## Task statement
Repeat the records exactly, minus the pictures.

[Stored data entries]
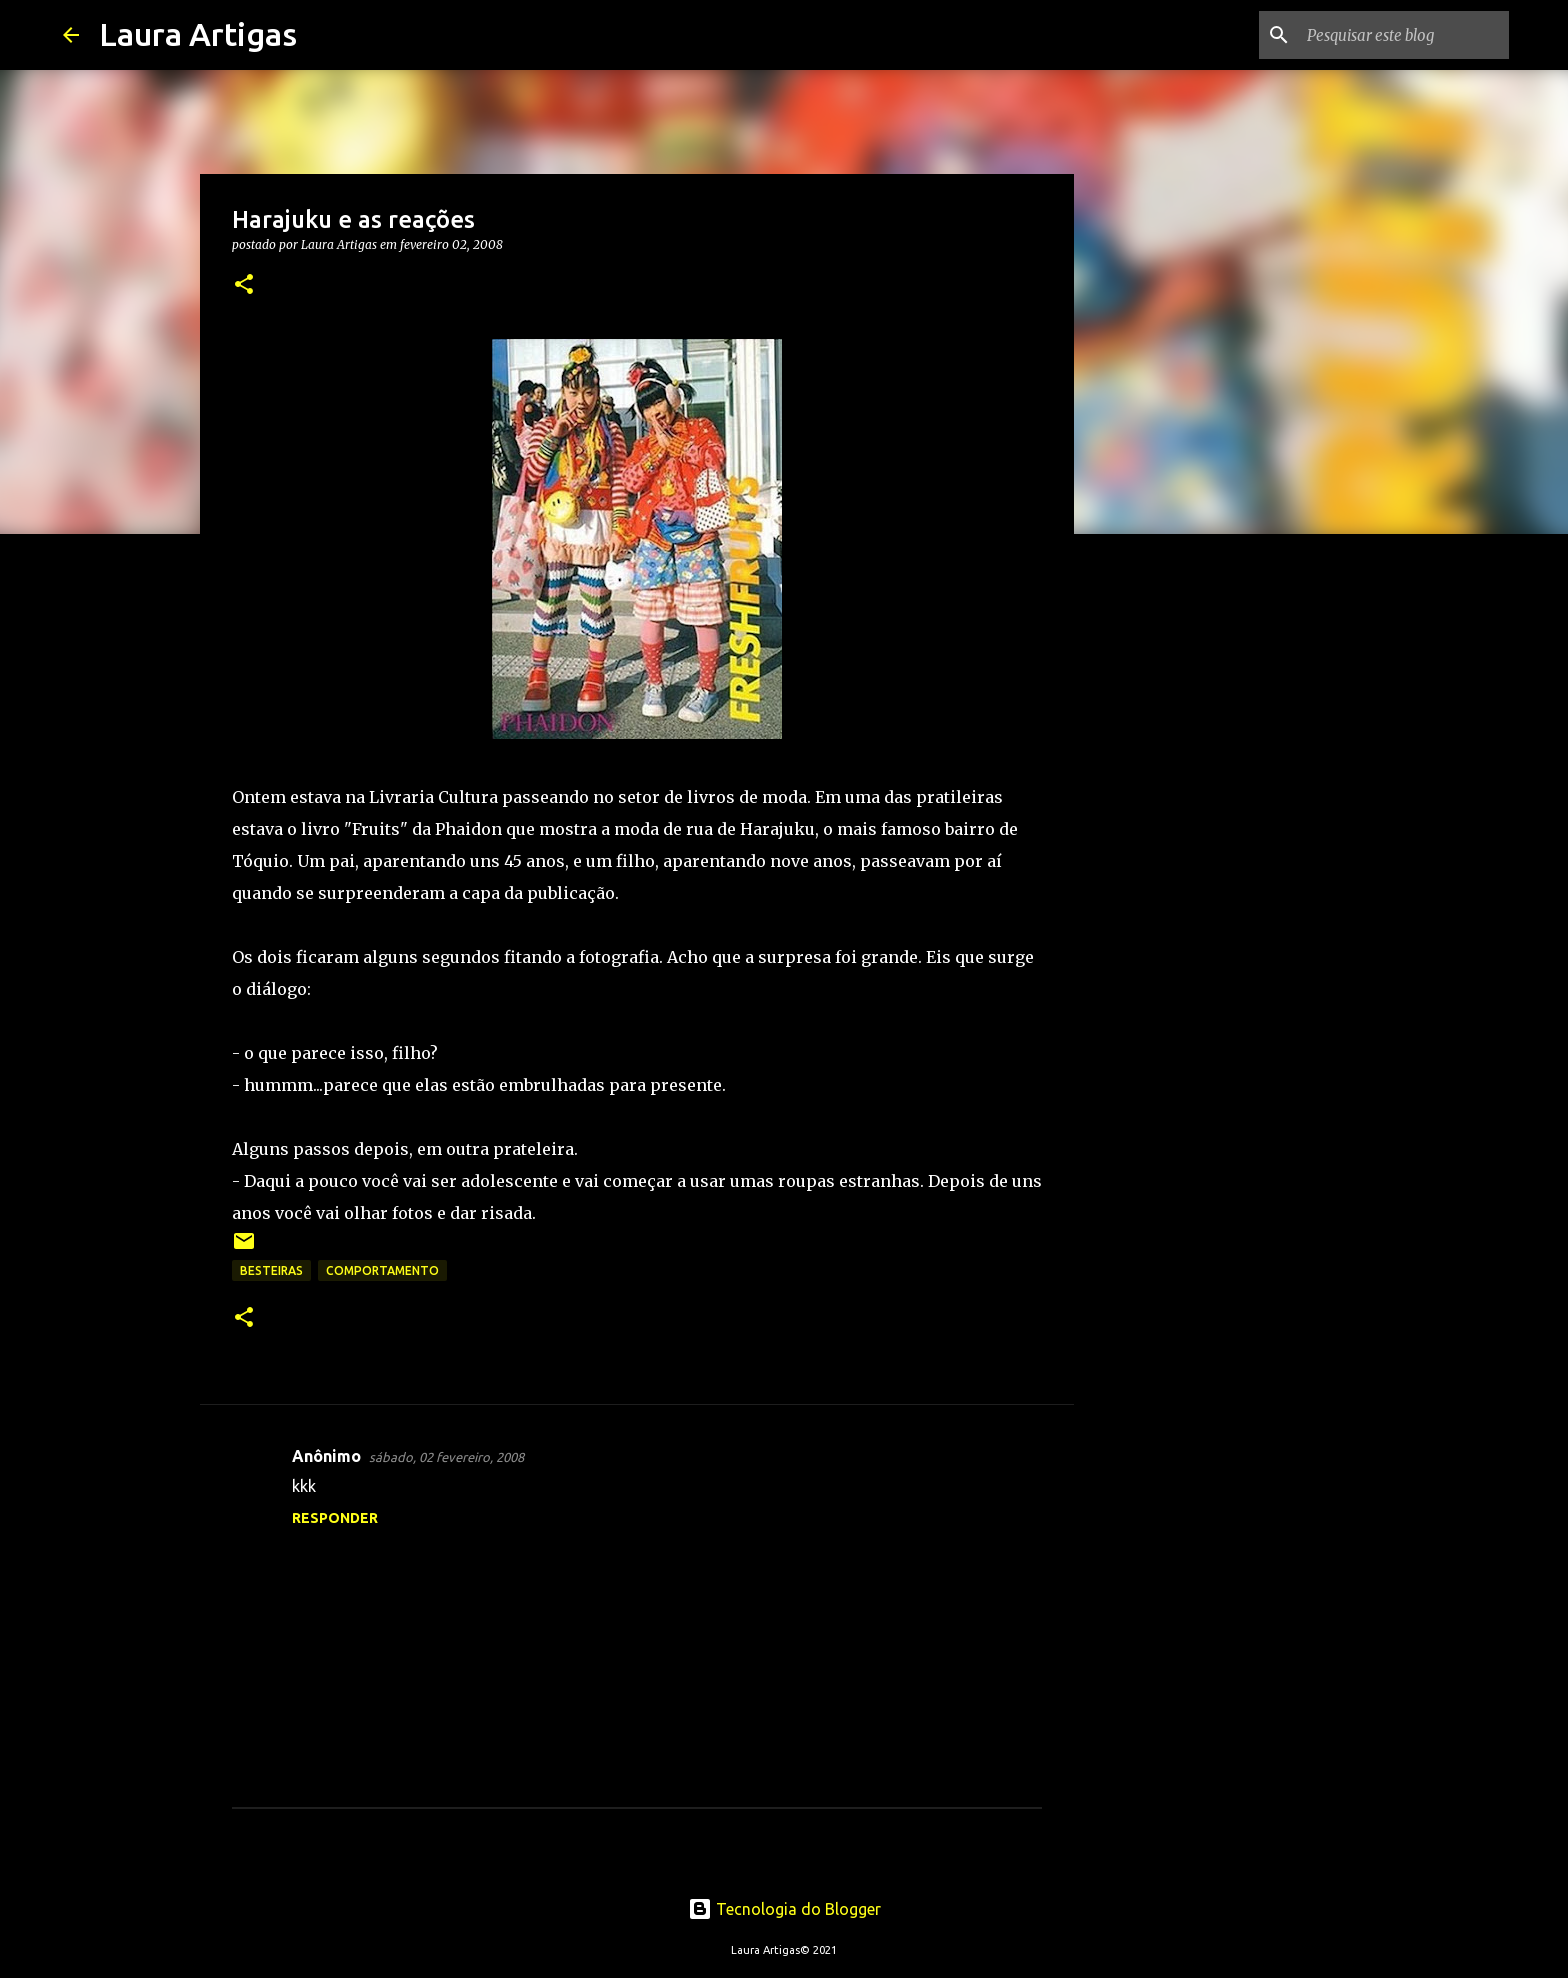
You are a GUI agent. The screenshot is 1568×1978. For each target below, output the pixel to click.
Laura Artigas (198, 34)
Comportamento (382, 1270)
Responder (335, 1518)
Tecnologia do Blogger (784, 1909)
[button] (244, 285)
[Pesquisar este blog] (1404, 35)
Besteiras (271, 1270)
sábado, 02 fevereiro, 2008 (446, 1457)
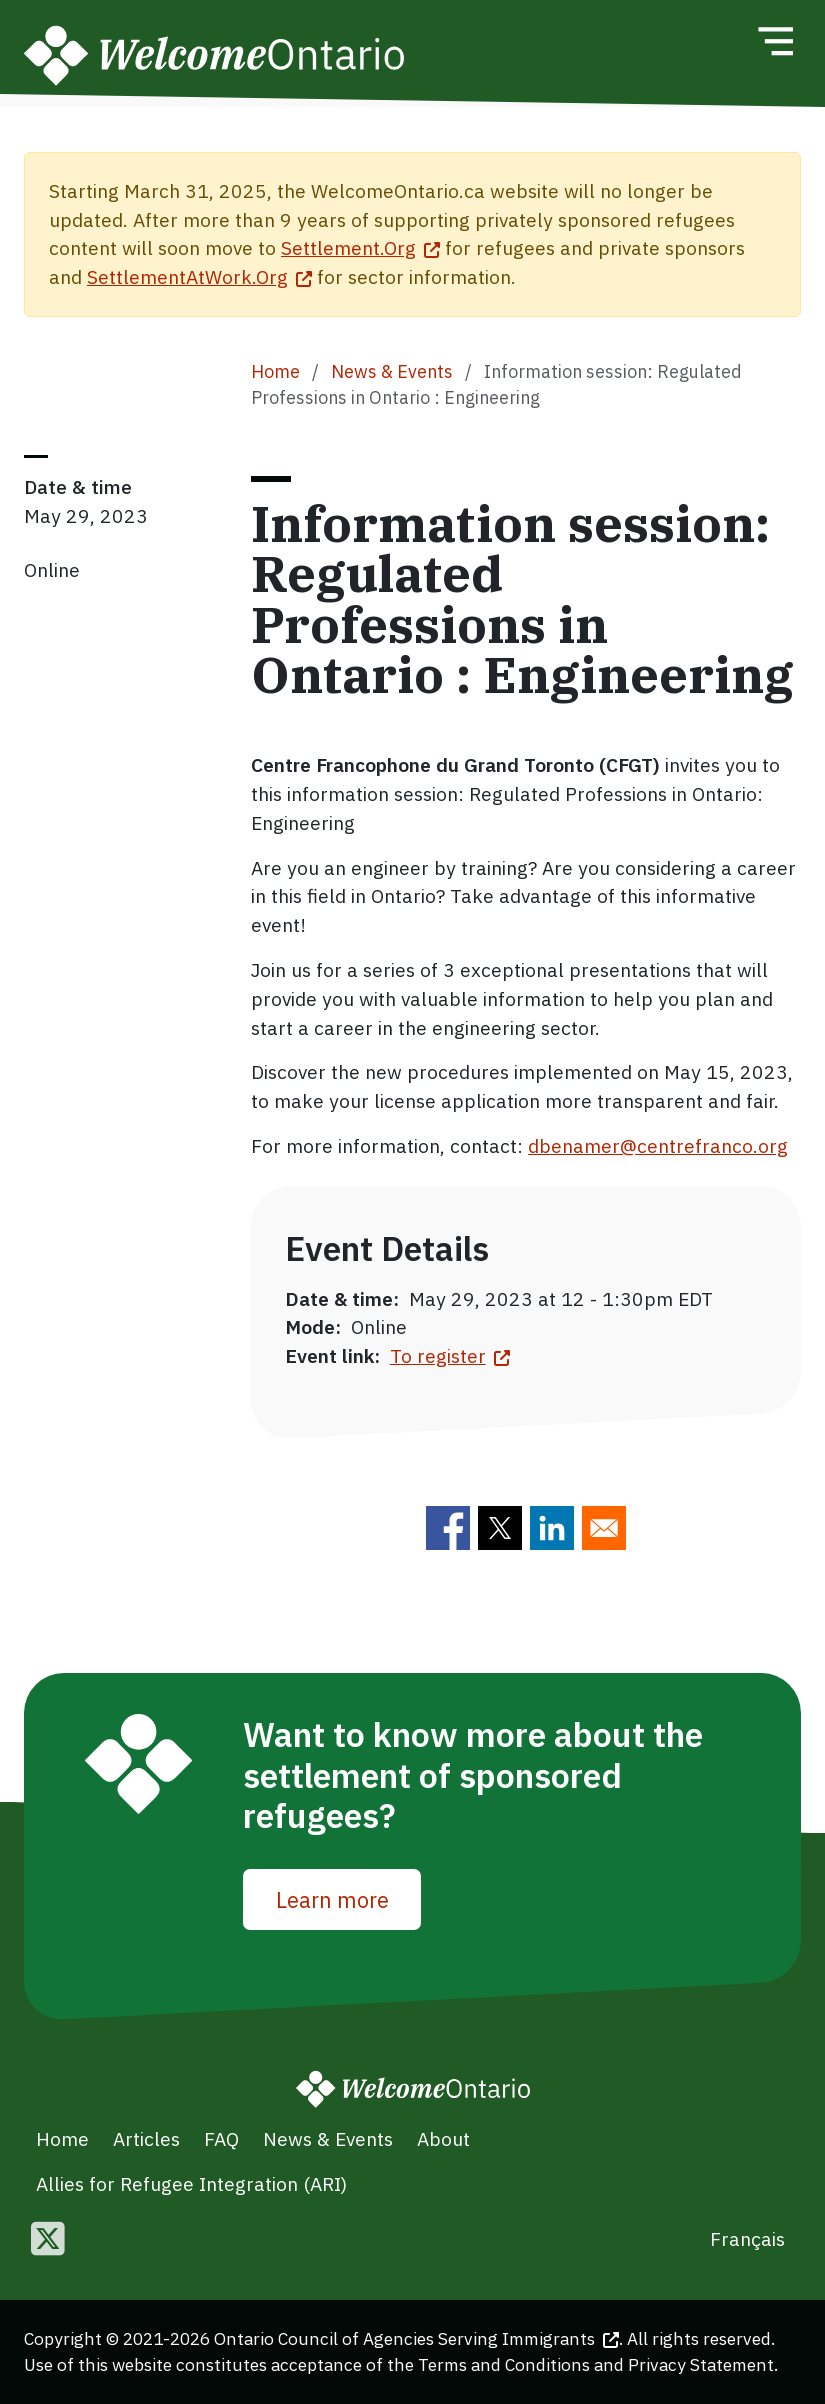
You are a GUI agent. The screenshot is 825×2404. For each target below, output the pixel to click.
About (443, 2138)
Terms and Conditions (504, 2364)
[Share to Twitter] (500, 1528)
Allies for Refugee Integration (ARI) (191, 2183)
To (450, 1355)
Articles (146, 2138)
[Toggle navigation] (775, 41)
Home (275, 371)
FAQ (221, 2138)
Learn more (332, 1900)
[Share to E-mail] (604, 1528)
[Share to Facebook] (448, 1528)
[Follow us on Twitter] (48, 2240)
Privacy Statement (701, 2364)
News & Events (392, 371)
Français (747, 2238)
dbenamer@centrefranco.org (658, 1145)
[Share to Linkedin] (552, 1528)
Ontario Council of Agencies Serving (416, 2338)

## Answer
You are a GUI agent. The screenshot is 1568×1978. For each target below, output the pixel to click.
Laura Artigas (198, 34)
Comportamento (382, 1270)
Responder (335, 1518)
Tecnologia do Blogger (784, 1909)
[button] (244, 285)
[Pesquisar este blog] (1404, 35)
Besteiras (271, 1270)
sábado, 02 fevereiro, 2008 (446, 1457)
You are a GUI agent. The screenshot is 825×2404. For each target below, output the pixel to click.
About (443, 2138)
Terms and Conditions (504, 2364)
[Share to Twitter] (500, 1528)
Allies for Refugee Integration (ARI) (191, 2183)
To (450, 1355)
Articles (146, 2138)
[Toggle navigation] (775, 41)
Home (275, 371)
FAQ (221, 2138)
Learn more (332, 1900)
[Share to E-mail] (604, 1528)
[Share to Facebook] (448, 1528)
[Follow us on Twitter] (48, 2240)
Privacy Statement (701, 2364)
News & Events (392, 371)
Français (747, 2238)
dbenamer@centrefranco.org (658, 1145)
[Share to Linkedin] (552, 1528)
Ontario Council of Agencies Serving (416, 2338)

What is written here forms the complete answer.